START DATA FOR REVIEW

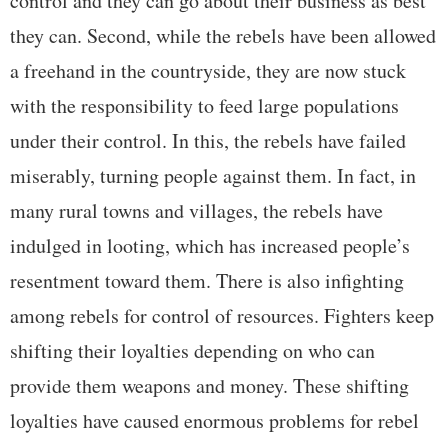
control and they can go about their business as best
they can. Second, while the rebels have been allowed
a freehand in the countryside, they are now stuck
with the responsibility to feed large populations
under their control. In this, the rebels have failed
miserably, turning people against them. In fact, in
many rural towns and villages, the rebels have
indulged in looting, which has increased people’s
resentment toward them. There is also infighting
among rebels for control of resources. Fighters keep
shifting their loyalties depending on who can
provide them weapons and money. These shifting
loyalties have caused enormous problems for rebel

END DATA FOR REVIEW

■ **TASK STATEMENT**
An exact copy of the entries, minus the pictures, is what to return.

■ **OUTPUT FOR THIS EXERCISE**
control and they can go about their business as best
they can. Second, while the rebels have been allowed
a freehand in the countryside, they are now stuck
with the responsibility to feed large populations
under their control. In this, the rebels have failed
miserably, turning people against them. In fact, in
many rural towns and villages, the rebels have
indulged in looting, which has increased people’s
resentment toward them. There is also infighting
among rebels for control of resources. Fighters keep
shifting their loyalties depending on who can
provide them weapons and money. These shifting
loyalties have caused enormous problems for rebel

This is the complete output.